Compared to the Android and iOS app stores, the Windows Store is still in its early stages of adoption, and its application development community has not been subjected to the same software security scrutiny as other app ecosystems. As Windows mobile sees increased enterprise use, however, ensuring applications are secure will be essential for avoiding a potentially high-profile gaffe, according to developer Bill Sempf, who presented at the recent Black Hat Europe conference. To harden Windows 8 apps for the Windows Store, programmers can increase their awareness of potential attack vectors and adopt security best practices such as the use of source code analysis software.

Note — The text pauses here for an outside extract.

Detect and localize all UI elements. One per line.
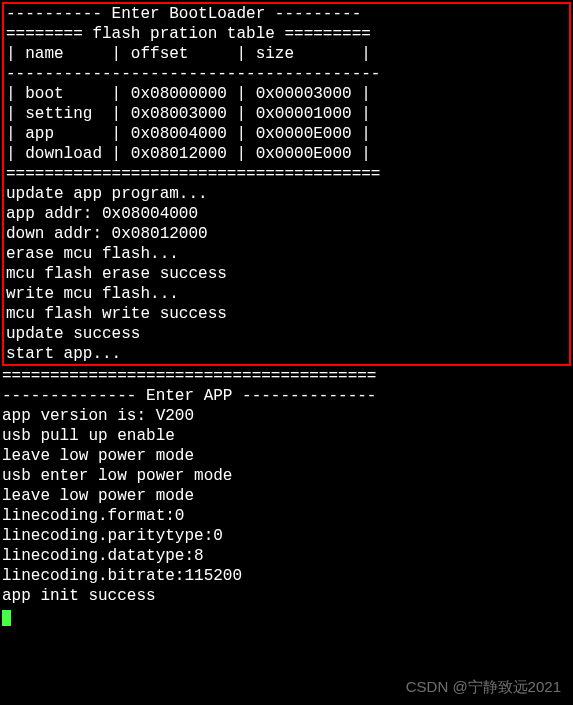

With its introduction of the new Windows Store, Microsoft also debuted a new SDK called WinRT, Sempf explained. WinRT has development hooks in HTML5, .NET and C++. Although having three platforms creates a larger attack surface, the Windows Store sandbox, which resembles that of other runtime applications, has been considerably hardened, making application security mostly a matter of information protection and securing underlying services.
WinRT features of note
There are several potential attack vectors that developers need to consider when working with WinRT, Sempf explained. Among these are the Live Connect Identity API, which allows apps to use Windows login information from other apps, the Capabilities interface, which allows developers to set which OS functions the app will use, remote and local storage controls and networking options. Capabilities are complemented by Declarations, which allow developers to set the type of access their app needs from the OS, the Corelan Team noted in a summary of Sempf’s talk. These are also important, as they can allow for backdoor access if poorly handled.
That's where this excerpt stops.